For me when I start trialing I over exaggerate my 2on/2off even sometimes counting to 2 only after the girls are in position. I have found it hard for me to stop my darn feet from moving which then tends to make the dogs break and move on. 

The other thing that is a huge help for my girls is when they do knock a bar and NQ. Because I instantly calm down from the 'oh my gosh I am at a trial' nerves and switch into training mode. This means generally I just RUN because I am no longer worried about knocked bars  plus we are really training any contacts left on the course! Heck I even still do this with my 8 yr old Bretta. Make sure she hits her 2on/2off and put in a front cross, then front again before releasing.

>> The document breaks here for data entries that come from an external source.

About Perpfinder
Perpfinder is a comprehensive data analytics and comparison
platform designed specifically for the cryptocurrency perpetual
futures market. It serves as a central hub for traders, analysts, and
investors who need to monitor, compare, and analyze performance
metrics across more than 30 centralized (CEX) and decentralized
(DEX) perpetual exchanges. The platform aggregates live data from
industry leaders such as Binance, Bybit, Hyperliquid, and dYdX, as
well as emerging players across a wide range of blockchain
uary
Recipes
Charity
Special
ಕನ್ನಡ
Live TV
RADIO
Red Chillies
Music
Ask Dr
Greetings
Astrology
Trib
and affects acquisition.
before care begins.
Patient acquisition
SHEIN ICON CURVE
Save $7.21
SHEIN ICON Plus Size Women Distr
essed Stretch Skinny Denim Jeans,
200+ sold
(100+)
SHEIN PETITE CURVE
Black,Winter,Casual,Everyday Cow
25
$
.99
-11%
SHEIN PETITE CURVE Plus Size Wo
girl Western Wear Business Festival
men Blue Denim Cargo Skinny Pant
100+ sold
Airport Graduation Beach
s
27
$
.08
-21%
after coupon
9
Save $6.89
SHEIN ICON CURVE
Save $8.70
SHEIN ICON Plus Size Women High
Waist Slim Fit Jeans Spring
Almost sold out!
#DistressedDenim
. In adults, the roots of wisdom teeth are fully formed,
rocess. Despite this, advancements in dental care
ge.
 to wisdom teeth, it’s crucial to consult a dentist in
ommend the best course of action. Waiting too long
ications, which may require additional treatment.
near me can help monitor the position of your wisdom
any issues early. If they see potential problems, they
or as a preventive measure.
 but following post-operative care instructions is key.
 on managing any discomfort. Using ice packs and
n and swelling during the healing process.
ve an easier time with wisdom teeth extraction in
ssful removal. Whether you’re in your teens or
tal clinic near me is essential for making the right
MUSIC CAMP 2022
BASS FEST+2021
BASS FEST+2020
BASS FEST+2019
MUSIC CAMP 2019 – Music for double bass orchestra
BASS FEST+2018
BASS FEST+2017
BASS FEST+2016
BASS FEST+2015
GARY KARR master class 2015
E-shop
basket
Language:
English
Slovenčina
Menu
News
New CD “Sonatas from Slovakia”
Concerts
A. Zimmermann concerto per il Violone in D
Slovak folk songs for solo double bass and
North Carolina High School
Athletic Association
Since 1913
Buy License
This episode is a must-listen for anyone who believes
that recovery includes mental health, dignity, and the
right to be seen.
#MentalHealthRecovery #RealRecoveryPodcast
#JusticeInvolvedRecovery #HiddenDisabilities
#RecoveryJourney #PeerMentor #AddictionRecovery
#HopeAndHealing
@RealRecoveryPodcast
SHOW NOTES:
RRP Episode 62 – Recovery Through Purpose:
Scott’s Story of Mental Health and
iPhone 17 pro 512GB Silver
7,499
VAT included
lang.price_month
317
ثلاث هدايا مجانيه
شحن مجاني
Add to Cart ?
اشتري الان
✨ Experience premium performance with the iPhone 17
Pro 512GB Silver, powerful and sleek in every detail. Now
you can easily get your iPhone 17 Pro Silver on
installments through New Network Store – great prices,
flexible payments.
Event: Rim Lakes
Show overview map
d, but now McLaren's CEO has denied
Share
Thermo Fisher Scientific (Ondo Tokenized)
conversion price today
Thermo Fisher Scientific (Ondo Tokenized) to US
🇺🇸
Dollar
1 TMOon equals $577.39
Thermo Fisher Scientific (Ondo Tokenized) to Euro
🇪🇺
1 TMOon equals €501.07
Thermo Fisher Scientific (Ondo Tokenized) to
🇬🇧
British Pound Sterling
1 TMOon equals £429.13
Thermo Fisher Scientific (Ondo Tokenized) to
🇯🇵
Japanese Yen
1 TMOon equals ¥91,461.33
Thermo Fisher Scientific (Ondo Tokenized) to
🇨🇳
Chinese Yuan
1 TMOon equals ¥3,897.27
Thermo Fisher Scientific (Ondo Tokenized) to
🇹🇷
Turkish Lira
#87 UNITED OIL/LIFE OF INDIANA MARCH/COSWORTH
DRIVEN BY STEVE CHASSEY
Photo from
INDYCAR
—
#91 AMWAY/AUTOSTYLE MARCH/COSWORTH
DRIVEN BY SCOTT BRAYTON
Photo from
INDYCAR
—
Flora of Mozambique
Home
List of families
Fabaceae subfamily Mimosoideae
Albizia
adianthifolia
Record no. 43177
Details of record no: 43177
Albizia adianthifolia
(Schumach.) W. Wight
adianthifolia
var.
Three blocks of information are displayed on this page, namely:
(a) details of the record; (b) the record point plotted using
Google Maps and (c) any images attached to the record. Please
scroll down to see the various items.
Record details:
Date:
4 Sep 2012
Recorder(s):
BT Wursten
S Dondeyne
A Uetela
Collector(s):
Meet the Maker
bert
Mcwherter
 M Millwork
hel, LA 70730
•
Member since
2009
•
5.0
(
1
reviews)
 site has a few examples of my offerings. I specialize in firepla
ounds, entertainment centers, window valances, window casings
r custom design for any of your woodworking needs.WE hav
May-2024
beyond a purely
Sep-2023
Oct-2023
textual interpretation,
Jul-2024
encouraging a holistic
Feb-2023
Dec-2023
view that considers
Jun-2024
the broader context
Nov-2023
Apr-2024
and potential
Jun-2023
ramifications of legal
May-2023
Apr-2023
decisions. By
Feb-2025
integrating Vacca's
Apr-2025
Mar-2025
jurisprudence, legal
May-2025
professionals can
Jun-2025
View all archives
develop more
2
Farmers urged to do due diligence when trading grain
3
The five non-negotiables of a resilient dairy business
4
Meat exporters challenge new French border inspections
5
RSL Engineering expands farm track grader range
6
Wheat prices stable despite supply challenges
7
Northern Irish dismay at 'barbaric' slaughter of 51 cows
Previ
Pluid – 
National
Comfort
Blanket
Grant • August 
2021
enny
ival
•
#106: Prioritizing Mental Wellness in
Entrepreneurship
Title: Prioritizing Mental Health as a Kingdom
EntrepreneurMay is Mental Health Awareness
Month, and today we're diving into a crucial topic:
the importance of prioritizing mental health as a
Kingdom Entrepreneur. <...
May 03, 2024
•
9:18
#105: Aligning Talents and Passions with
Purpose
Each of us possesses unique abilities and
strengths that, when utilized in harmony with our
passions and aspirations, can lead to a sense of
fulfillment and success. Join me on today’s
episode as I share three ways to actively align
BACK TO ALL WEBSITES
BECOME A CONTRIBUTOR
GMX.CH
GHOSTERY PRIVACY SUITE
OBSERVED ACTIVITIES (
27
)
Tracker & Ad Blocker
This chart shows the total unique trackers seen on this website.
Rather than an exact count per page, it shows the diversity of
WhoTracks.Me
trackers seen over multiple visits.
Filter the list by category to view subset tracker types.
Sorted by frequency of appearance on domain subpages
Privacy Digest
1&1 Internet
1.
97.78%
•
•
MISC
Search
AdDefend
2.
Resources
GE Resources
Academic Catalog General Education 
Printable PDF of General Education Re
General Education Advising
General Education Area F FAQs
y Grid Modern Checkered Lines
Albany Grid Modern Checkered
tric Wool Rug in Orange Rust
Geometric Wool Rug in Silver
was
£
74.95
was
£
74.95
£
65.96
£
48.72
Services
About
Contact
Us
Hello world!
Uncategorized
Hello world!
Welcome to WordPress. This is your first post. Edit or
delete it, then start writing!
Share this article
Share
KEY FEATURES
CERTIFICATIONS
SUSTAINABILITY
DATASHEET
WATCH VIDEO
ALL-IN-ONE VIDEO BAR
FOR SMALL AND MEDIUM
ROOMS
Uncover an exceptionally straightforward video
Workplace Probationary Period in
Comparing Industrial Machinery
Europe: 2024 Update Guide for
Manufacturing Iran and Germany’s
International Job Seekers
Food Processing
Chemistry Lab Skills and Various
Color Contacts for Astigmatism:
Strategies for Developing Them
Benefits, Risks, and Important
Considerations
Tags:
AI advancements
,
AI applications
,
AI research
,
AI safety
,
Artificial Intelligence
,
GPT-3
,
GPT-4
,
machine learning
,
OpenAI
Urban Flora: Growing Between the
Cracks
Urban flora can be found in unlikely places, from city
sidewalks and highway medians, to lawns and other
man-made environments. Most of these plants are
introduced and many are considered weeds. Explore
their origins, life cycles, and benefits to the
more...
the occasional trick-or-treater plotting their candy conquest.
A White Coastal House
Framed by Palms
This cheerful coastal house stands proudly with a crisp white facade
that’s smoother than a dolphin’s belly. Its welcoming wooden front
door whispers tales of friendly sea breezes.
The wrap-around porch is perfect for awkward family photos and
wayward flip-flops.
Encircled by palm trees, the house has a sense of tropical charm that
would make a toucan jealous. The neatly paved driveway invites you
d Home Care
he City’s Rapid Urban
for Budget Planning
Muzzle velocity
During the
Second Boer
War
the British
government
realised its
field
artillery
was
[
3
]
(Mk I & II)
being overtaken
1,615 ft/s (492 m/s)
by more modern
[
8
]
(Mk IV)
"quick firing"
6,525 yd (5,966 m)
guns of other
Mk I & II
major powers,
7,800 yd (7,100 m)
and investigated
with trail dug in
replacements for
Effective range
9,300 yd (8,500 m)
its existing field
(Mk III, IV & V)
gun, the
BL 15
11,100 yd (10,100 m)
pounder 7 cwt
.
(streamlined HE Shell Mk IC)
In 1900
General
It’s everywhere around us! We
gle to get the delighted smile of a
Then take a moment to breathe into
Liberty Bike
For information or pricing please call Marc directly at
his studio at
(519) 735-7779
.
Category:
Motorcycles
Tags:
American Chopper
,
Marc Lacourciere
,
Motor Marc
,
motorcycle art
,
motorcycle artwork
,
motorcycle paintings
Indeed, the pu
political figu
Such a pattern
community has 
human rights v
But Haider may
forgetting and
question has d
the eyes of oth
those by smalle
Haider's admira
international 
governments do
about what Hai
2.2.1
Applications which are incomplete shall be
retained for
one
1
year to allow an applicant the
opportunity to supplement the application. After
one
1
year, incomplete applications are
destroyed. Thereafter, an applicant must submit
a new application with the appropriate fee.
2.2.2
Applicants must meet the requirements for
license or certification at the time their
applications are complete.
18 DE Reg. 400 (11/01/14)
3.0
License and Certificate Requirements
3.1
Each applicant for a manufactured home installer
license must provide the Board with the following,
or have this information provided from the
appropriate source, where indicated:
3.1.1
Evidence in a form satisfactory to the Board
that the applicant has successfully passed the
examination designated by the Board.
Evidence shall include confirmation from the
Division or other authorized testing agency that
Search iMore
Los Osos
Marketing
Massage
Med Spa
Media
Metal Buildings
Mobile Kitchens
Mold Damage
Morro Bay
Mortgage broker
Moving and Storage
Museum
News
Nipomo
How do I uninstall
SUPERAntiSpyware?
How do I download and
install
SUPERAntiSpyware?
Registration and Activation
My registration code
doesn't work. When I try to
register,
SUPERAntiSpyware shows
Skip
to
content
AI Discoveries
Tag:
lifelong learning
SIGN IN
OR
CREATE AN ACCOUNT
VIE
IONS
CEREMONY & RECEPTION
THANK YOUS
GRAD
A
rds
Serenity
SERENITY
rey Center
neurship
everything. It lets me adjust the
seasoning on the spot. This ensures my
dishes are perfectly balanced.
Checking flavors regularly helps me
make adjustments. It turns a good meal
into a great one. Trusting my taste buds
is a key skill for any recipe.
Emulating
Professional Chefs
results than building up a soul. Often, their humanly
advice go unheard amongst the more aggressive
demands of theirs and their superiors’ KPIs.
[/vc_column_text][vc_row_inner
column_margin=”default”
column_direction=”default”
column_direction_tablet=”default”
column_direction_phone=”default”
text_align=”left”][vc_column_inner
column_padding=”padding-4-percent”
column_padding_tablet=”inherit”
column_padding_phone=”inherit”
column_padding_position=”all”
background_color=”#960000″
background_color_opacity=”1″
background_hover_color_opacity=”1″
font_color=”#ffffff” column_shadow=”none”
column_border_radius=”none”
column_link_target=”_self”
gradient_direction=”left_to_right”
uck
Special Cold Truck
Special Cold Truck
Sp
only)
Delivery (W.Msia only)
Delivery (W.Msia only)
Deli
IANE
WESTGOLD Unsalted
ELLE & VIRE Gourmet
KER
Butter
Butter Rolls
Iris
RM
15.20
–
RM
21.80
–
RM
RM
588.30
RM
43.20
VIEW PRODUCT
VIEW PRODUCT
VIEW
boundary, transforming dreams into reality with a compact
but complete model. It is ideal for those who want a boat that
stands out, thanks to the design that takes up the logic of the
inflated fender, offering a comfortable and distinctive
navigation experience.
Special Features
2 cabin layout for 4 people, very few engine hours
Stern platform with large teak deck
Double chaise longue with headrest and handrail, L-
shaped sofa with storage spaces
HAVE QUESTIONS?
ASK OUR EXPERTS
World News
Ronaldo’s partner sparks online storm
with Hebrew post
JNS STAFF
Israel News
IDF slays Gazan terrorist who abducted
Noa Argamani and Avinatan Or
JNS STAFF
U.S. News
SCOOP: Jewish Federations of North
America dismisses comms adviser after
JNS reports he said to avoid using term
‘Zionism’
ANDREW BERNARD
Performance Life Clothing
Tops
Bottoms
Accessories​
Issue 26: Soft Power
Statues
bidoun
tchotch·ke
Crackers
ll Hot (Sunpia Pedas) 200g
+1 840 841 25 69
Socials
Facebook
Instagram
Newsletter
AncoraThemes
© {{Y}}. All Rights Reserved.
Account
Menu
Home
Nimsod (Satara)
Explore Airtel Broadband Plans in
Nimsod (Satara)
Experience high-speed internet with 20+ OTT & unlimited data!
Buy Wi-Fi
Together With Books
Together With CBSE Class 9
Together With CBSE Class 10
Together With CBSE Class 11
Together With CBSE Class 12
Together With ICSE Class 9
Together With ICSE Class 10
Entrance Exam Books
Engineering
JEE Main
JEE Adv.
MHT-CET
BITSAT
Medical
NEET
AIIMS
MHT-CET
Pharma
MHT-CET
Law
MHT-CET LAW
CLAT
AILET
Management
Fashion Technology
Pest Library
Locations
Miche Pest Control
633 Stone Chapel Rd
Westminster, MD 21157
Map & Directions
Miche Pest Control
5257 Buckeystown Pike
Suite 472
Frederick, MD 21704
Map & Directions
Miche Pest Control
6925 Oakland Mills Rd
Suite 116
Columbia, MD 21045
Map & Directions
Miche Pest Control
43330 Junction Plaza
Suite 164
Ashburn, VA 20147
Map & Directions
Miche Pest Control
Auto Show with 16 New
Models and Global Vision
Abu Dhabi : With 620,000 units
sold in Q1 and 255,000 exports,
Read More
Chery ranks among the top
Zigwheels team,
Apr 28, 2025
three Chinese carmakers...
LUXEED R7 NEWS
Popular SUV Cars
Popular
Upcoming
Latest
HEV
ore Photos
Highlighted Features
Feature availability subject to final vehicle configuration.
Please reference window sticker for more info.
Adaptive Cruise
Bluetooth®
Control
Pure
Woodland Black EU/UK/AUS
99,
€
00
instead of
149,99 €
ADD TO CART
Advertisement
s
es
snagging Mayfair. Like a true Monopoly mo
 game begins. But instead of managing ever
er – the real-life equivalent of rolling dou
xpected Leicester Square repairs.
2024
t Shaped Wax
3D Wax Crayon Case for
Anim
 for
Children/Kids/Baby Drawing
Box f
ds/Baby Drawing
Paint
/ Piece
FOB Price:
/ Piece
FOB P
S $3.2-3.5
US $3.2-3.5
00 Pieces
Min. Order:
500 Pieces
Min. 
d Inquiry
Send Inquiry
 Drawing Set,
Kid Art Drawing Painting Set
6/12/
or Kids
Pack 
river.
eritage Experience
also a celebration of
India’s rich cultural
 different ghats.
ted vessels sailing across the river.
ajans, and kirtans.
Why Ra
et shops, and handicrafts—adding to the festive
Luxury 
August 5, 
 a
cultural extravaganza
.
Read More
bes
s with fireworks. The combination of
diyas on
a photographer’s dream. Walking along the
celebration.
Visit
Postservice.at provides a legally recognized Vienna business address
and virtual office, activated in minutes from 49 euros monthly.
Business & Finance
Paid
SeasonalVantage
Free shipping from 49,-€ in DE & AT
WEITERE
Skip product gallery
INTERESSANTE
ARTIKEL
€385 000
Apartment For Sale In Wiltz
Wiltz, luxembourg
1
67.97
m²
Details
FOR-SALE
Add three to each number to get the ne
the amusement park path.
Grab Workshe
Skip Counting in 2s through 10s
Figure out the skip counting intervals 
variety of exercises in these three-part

Or leave her and go past the next jump before releasing.

And if you do have a running contact then ignore everything I just posted and keep up the good work, you runs were great


----------



## KristiM (Oct 18, 2011)

Thanks MRL! Part of the contact issue is that was the first time he has ever done a 5'6 A frame. In NADAC the a frame is 5' and I didn't even think about it before the trial. But you are right his understanding of 2o2o is a bit shady and I have been bad about doing a fast release in trials. A big part of it is his lack of rear end awareness, which we will be working on!

His handler focus was because I was handling funny, I have honestly NEVER had this problem and I'm a little disappointed that he was coming in so much as he has never done it before! But these courses are VERY different from NADAC and I think it will just be a matter of more experience. Normally I can pretty much stand in the middle of the course and direct can't do that in AAC 

As for the jumping we have been working on it a ton! Again in NADAC he has been jumping 16" so big difference there. We have so much to work on it seems a little overwhelming! Not to mention that he did an "almost fly off" on every teeter. 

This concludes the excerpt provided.